A close friend and his stockbroker, Lionel Hauser, finally lost it with him and told him he was a spoilt child, and by refusing fresh air and daylight, it was all his own fault. Proust was generally shut up in his apartment, but did occasionally go out for dinner, and after one such party, caught a chill waiting in the snow for a carriage, and died. His father would have been livid, as a renowned doctor and author of an exercise program, he believed the complete opposite of what Proust did to himself. Here are some delightful diagrams from the book I’m getting all if this from, ‘How Proust Can Change Your life’ by Alain de Botton. It’s an interesting read, Botton loves Proust, and sees life lessons in his work, especially when dealing with heartbreak, and rather like reading a self-help book without having to read some god-awful cringe-worthy self-help book.
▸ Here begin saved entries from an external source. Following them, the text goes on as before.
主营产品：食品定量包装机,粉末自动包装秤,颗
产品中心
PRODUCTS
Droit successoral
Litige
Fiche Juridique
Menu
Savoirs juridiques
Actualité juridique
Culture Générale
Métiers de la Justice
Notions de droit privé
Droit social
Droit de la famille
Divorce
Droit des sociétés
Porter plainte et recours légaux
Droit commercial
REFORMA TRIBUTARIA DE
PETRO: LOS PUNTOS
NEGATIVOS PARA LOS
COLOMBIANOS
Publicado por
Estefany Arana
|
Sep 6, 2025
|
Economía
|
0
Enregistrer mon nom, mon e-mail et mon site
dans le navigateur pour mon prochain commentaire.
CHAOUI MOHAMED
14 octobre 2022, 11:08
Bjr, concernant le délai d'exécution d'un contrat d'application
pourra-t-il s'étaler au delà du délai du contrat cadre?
Behold! I would much rather do this than Zumba, the outfits are better for a start. Hopping and bringing aircraft into land is my idea of fitness fun.


I am also reading (slowly, and for ages now) an eight hundred page brick about Byron. Seems he was quite a chubster when he was young, and his doctor put him on a diet of no booze, and only two ‘animal’ servings a day, a minimum four mile daily walk, and regular drinks with ‘powders’ and baths with ‘powders’. It seems these ‘powders’ were likely mercury for syphilis, and so not necessary for the weight loss, but don’t let that put you off trying the rest of Byron’s plan. Byron got more into boxing and swimming as his weight decreased, and what I like best of all, it seems he couldn’t stop telling people. His change was so vast people didn’t recognise him, and he’d delight in revealing his identity to them. His letters were full of detailed accounts of his poundage lost (with the same evangelical zeal of the alternate fasters, juicers, the ‘I have one shake for breakfast, another for lunch, then a sensible meal’ people, all of which I have been guilty of myself at some point). He wrote to a friend –

I wear seven waistcoats and a great coat, and run and play cricket in this dress, until quite exhausted by excessive perspiration.
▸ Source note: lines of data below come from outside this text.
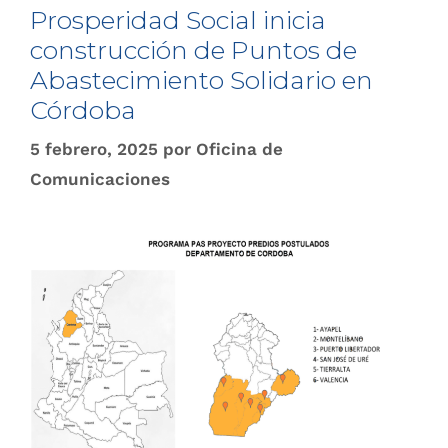
Prosperidad Social inicia
construcción de Puntos de
Abastecimiento Solidario en
Córdoba
5 febrero, 2025
por
Oficina de
Comunicaciones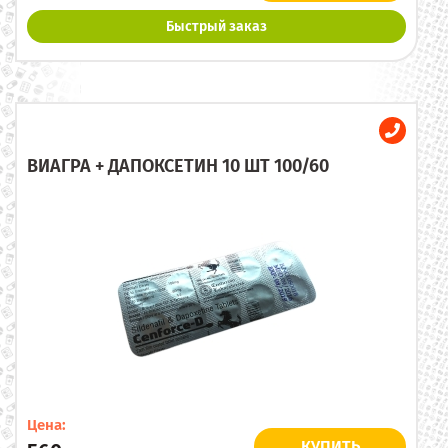
Быстрый заказ
ВИАГРА + ДАПОКСЕТИН 10 ШТ 100/60
Цена:
КУПИТЬ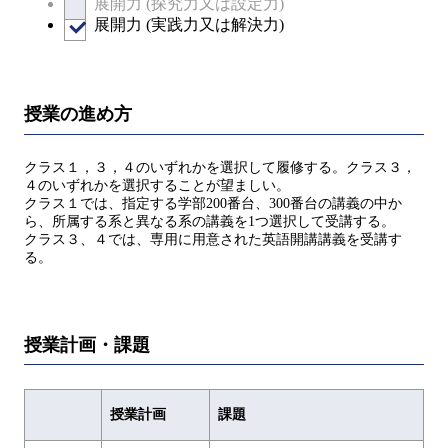
展開力 (探究力又は設定力)
展開力 (実践力又は解決力)
授業の進め方
クラス１，３，４のいずれかを選択して履修する。クラス３，
４のいずれかを選択することが望ましい。
クラス１では、指定する学部200番台、300番台の講義の中か
ら、所属する系と異なる系の講義を1つ選択して受講する。
クラス３、４では、専用に用意された英語開講講義を受講す
る。
授業計画・課題
授業計画
課題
Which reminds me of those people who run or gym in plastic outfits. And I don’t fancy doing either of their laundry.

And finally, this post was brought to you by relief that my cat has returned. She is 60 in cat years and comes home every 24 hours for her dinner and a good few hours kip in a cosy spot, I had throught her days of disappearing for a week were over, and was scared she was locked in a barn or portacabin or worse still, had snuck into the cab of a farm delivery lorry and not been discovered until too late. That happened once, the man was nice enough to come back, but not all would, they’d just let the cat out at the side of the road. However, there she was on the doorstep, rained on and hungry, waiting for me when I got home from work. Hurrah!